What happens if P(B) = 0 when computing P(A|B)?
If P(B) = 0, the expression P(A|B) = P(A ∩ B) / P(B) is undefined because you cannot condition on an event that has zero probability (you would be dividing by zero). In practical terms, you can never observe an event that has zero probability, so the notion of “given that B has happened” makes no sense in that scenario.
How does the formula for P(A|A ∪ B) differ from P(A|B)?
P(A|A ∪ B) = P(A) / P(A ∪ B) is conditioning on “either A or B,” whereas P(A|B) = P(A ∩ B) / P(B) is conditioning on “B only.” P(A|B) concentrates on the subset of outcomes where B definitely happened, while P(A|A ∪ B) concentrates on the subset of outcomes where at least one of A or B happened. These are very different conditional spaces, leading to different results.

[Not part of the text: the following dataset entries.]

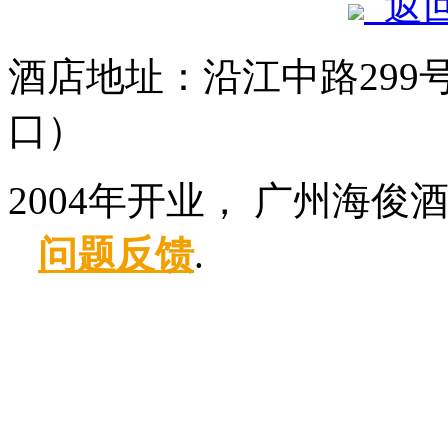
返
酒店地址：沿江中路299
口）
2004年开业， 广州海俊
问题反馈
.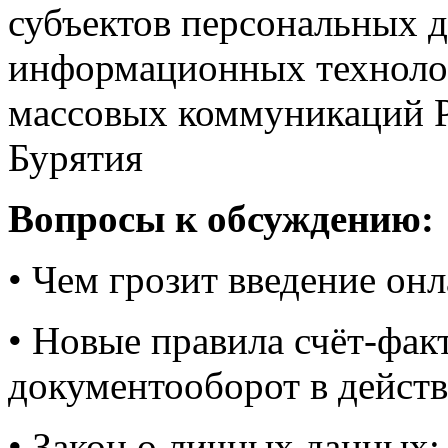
субъектов персональных д
информационных технолог
массовых коммуникаций Р
Бурятия
Вопросы к обсуждению:
• Чем грозит введение он
• Новые правила счёт-фак
документооборот в дейст
• Закон о личных данных: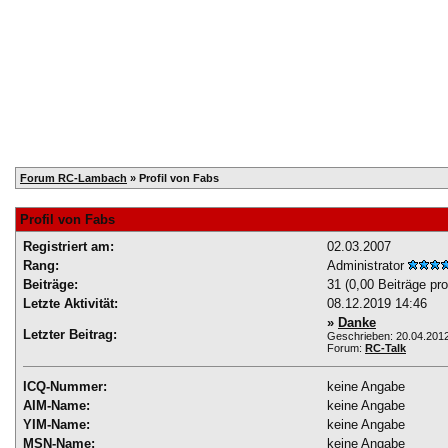
Home
Registrieren
Kalender
Mitglieder
T
Forum RC-Lambach
» Profil von Fabs
Profil von Fabs
Registriert am:
02.03.2007
Rang:
Administrator
Beiträge:
31 (0,00 Beiträge pr
Letzte Aktivität:
08.12.2019
14:46
»
Danke
Letzter Beitrag:
Geschrieben: 20.04.201
Forum:
RC-Talk
ICQ-Nummer:
keine Angabe
AIM-Name:
keine Angabe
YIM-Name:
keine Angabe
MSN-Name:
keine Angabe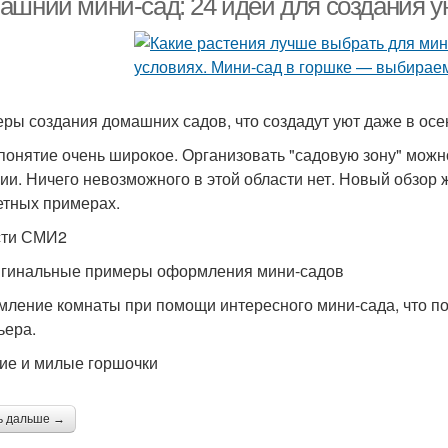
ашний мини-сад: 24 идей для создания ую
ры создания домашних садов, что создадут уют даже в осе
 понятие очень широкое. Организовать "садовую зону" можн
ии. Ничего невозможного в этой области нет. Новый обзор ж
етных примерах.
сти СМИ2
игинальные примеры оформления мини-садов
ление комнаты при помощи интересного мини-сада, что по
ьера.
кие и милые горшочки
ь дальше →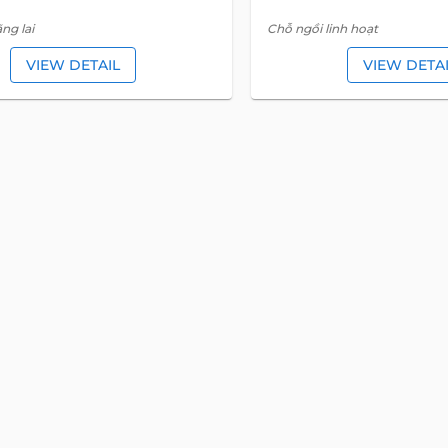
ng lai
Chỗ ngồi linh hoạt
VIEW DETAIL
VIEW DETA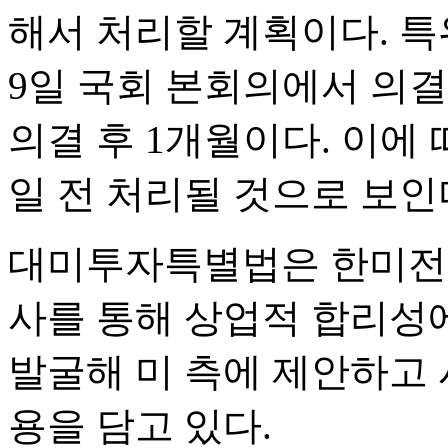
해서 처리할 계획이다. 특
9일 국회 본회의에서 의결
의결 후 1개월이다. 이에
일 전 처리될 것으로 보인
대미투자특별법은 한미
사를 통해 상업적 합리성
발굴해 미 측에 제안하고 
용을 담고 있다.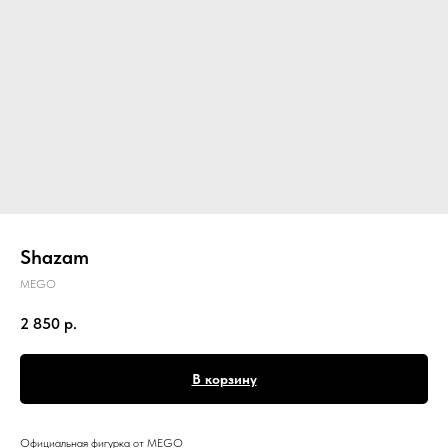
Shazam
MEGO
2 850
р.
В корзину
Официальная фигурка от MEGO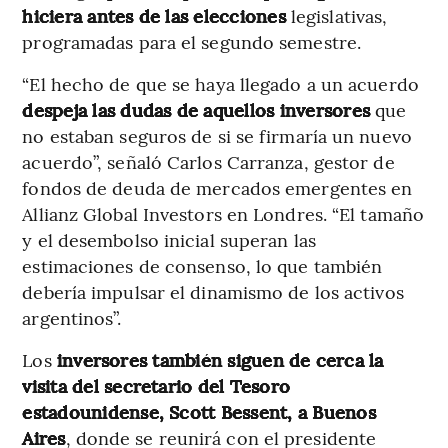
hiciera antes de las elecciones
legislativas,
programadas para el segundo semestre.
“El hecho de que se haya llegado a un acuerdo
despeja las dudas de aquellos inversores
que
no estaban seguros de si se firmaría un nuevo
acuerdo”, señaló Carlos Carranza, gestor de
fondos de deuda de mercados emergentes en
Allianz Global Investors en Londres. “El tamaño
y el desembolso inicial superan las
estimaciones de consenso, lo que también
debería impulsar el dinamismo de los activos
argentinos”.
Los
inversores también siguen de cerca la
visita del secretario del Tesoro
estadounidense, Scott Bessent, a Buenos
Aires
, donde se reunirá con el presidente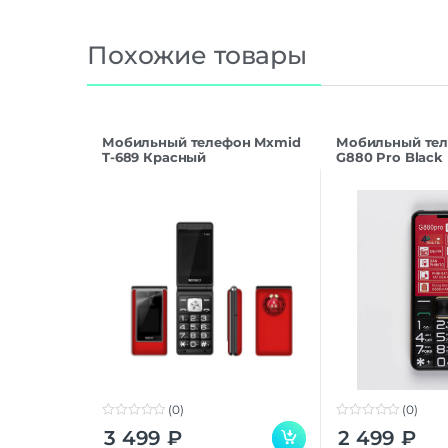
Похожие товары
Мобильный телефон Mxmid
Мобильный те
T-689 Красный
G880 Pro Black
(0)
(0)
0
0
3 499
₽
2 499
₽
o
o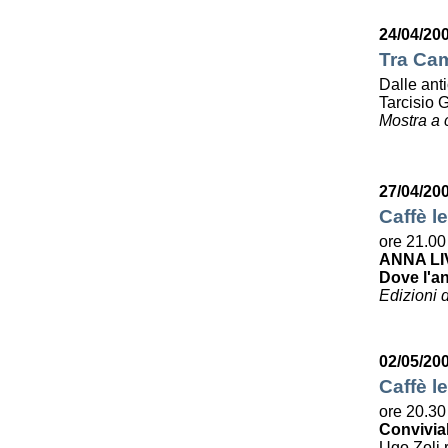
24/04/20
Tra Cam
Dalle ant
Tarcisio 
Mostra a 
27/04/20
Caffè le
ore 21.00
ANNA LI
Dove l'a
Edizioni 
02/05/20
Caffè le
ore 20.30
Convivia
Ugo Zoli r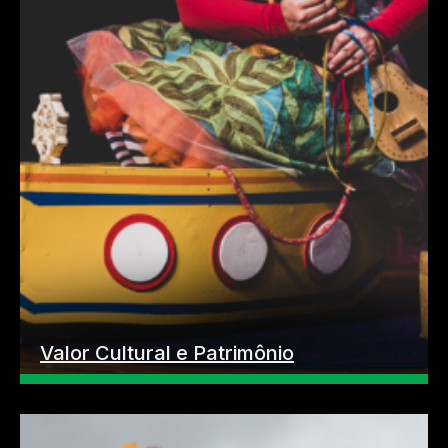
Valor Cultural e Patrimônio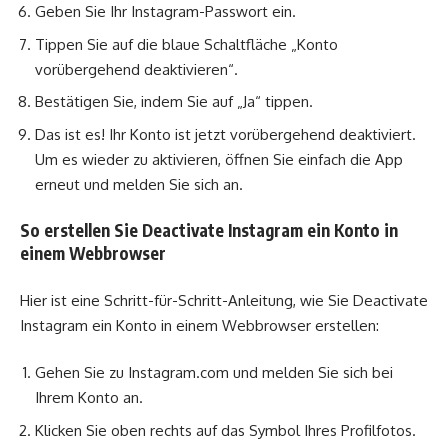
Geben Sie Ihr Instagram-Passwort ein.
Tippen Sie auf die blaue Schaltfläche „Konto
vorübergehend deaktivieren“.
Bestätigen Sie, indem Sie auf „Ja“ tippen.
Das ist es! Ihr Konto ist jetzt vorübergehend deaktiviert.
Um es wieder zu aktivieren, öffnen Sie einfach die App
erneut und melden Sie sich an.
So erstellen Sie Deactivate Instagram ein Konto in
einem Webbrowser
Hier ist eine Schritt-für-Schritt-Anleitung, wie Sie Deactivate
Instagram ein Konto in einem Webbrowser erstellen:
Gehen Sie zu Instagram.com und melden Sie sich bei
Ihrem Konto an.
Klicken Sie oben rechts auf das Symbol Ihres Profilfotos.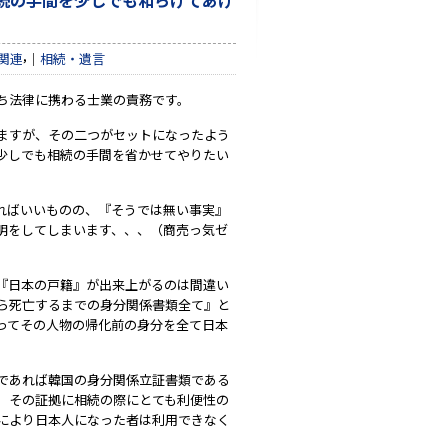
続の手間を少しでも和らげてあげ
,
関連
相続・遺言
ち法律に携わる士業の責務です。
ますが、その二つがセットになったよう
少しでも相続の手間を省かせてやりたい
ればいいものの、『そうでは無い事実』
明をしてしまいます、、、（商売っ気ゼ
『日本の戸籍』が出来上がるのは間違い
ら死亡するまでの身分関係書類全て』と
ってその人物の帰化前の身分を全て日本
であれば韓国の身分関係立証書類である
。その証拠に相続の際にとても利便性の
により日本人になった者は利用できなく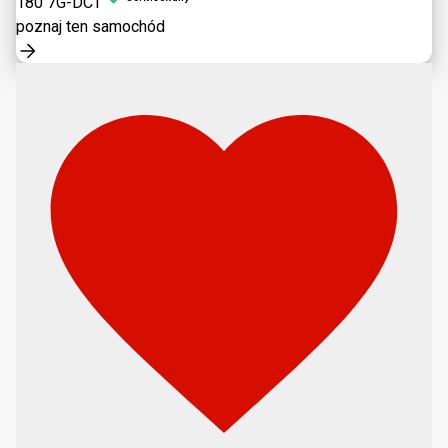
180 7G-DCT
poznaj ten samochód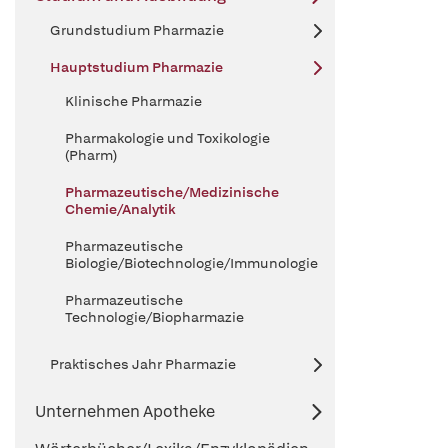
Grundstudium Pharmazie
Hauptstudium Pharmazie
Klinische Pharmazie
Pharmakologie und Toxikologie
(Pharm)
Pharmazeutische/Medizinische
Chemie/Analytik
Pharmazeutische
Biologie/Biotechnologie/Immunologie
Pharmazeutische
Technologie/Biopharmazie
Praktisches Jahr Pharmazie
Unternehmen Apotheke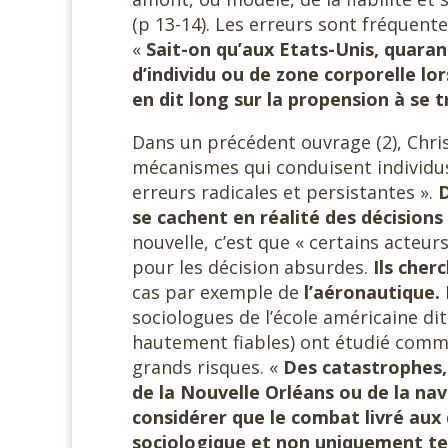
(p 13-14). Les erreurs sont fréquent
«
Sait-on qu’aux Etats-Unis, quara
d’individu ou de zone corporelle lo
en dit long sur la propension à se 
Dans un précédent ouvrage (2), Christ
mécanismes qui conduisent individus
erreurs radicales et persistantes ».
D
se cachent en réalité des décision
nouvelle, c’est que « certains acteur
pour les décision absurdes.
Ils cher
cas par exemple de
l’aéronautique.
sociologues de l’école américaine dit
hautement fiables) ont étudié comme
grands risques. «
Des catastrophes, 
de la Nouvelle Orléans ou de la na
considérer que le combat livré aux 
sociologique et non uniquement
te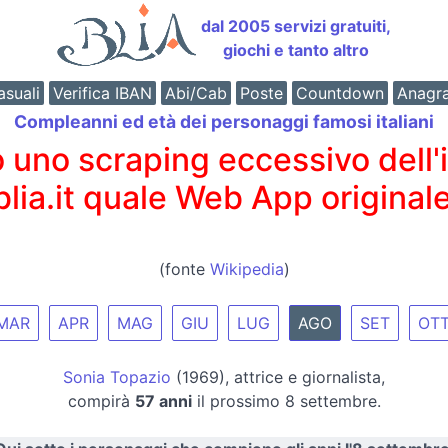
dal 2005 servizi gratuiti,
giochi e tanto altro
suali
Verifica IBAN
Abi/Cab
Poste
Countdown
Anagr
Compleanni ed età dei personaggi famosi italiani
o scraping eccessivo dell'int
 blia.it quale Web App originale
(fonte
Wikipedia
)
MAR
APR
MAG
GIU
LUG
AGO
SET
OT
Sonia Topazio
(1969), attrice e giornalista,
compirà
57 anni
il prossimo 8 settembre.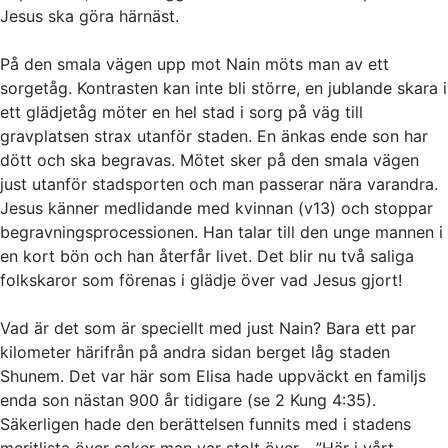
Jesus ska göra härnäst.
På den smala vägen upp mot Nain möts man av ett
sorgetåg. Kontrasten kan inte bli större, en jublande skara i
ett glädjetåg möter en hel stad i sorg på väg till
gravplatsen strax utanför staden. En änkas ende son har
dött och ska begravas. Mötet sker på den smala vägen
just utanför stadsporten och man passerar nära varandra.
Jesus känner medlidande med kvinnan (v13) och stoppar
begravningsprocessionen. Han talar till den unge mannen i
en kort bön och han återfår livet. Det blir nu två saliga
folkskaror som förenas i glädje över vad Jesus gjort!
Vad är det som är speciellt med just Nain? Bara ett par
kilometer härifrån på andra sidan berget låg staden
Shunem. Det var här som Elisa hade uppväckt en familjs
enda son nästan 900 år tidigare (se 2 Kung 4:35).
Säkerligen hade den berättelsen funnits med i stadens
meritlista över saker man var stolt över - ”Här i vårt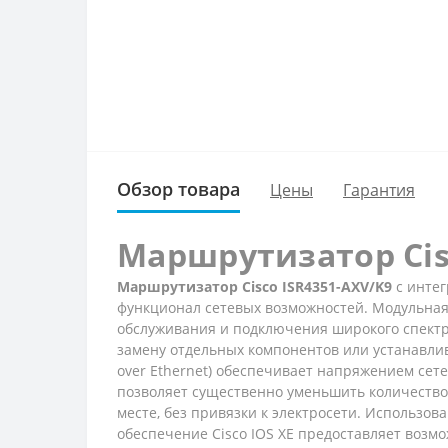
Обзор товара
Цены
Гарантия
Маршрутизатор Cis
Маршрутизатор Cisco ISR4351-AXV/K9
с инте
функционал сетевых возможностей. Модульная 
обслуживания и подключения широкого спектр
замену отдельных компонентов или устанавлив
over Ethernet) обеспечивает напряжением сет
позволяет существенно уменьшить количество 
месте, без привязки к электросети. Использо
обеспечение Cisco IOS XE предоставляет возм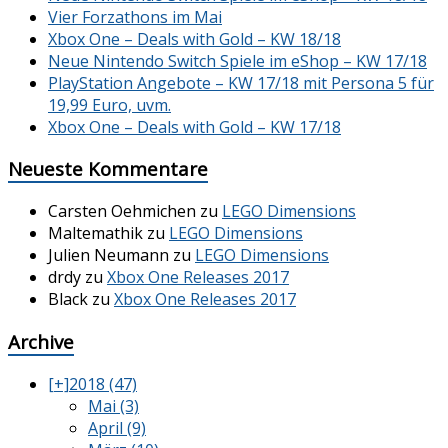
Vier Forzathons im Mai
Xbox One – Deals with Gold – KW 18/18
Neue Nintendo Switch Spiele im eShop – KW 17/18
PlayStation Angebote – KW 17/18 mit Persona 5 für
19,99 Euro, uvm.
Xbox One – Deals with Gold – KW 17/18
Neueste Kommentare
Carsten Oehmichen
zu
LEGO Dimensions
Maltemathik
zu
LEGO Dimensions
Julien Neumann
zu
LEGO Dimensions
drdy
zu
Xbox One Releases 2017
Black
zu
Xbox One Releases 2017
Archive
[+]
2018 (47)
Mai (3)
April (9)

How can these concepts be applied in machine learning or data science?
In machine learning, conditional probabilities are central to Bayesian methods and to understanding various probabilistic models. For example:
In Bayesian networks, edges typically represent conditional relationships between variables.
In classification problems, you might look at P(Class|Evidence) which is derived from P(Evidence|Class) and P(Class) via Bayes’ theorem.
Real-world interpretability often hinges on understanding how one condition (an input) changes the probability of some outcome or label.
Being fluent in these probability basics is essential for correctly interpreting model outputs, designing experiments, working with Bayesian models, and diagnosing issues like data imbalance or clarifying relationships among features and labels.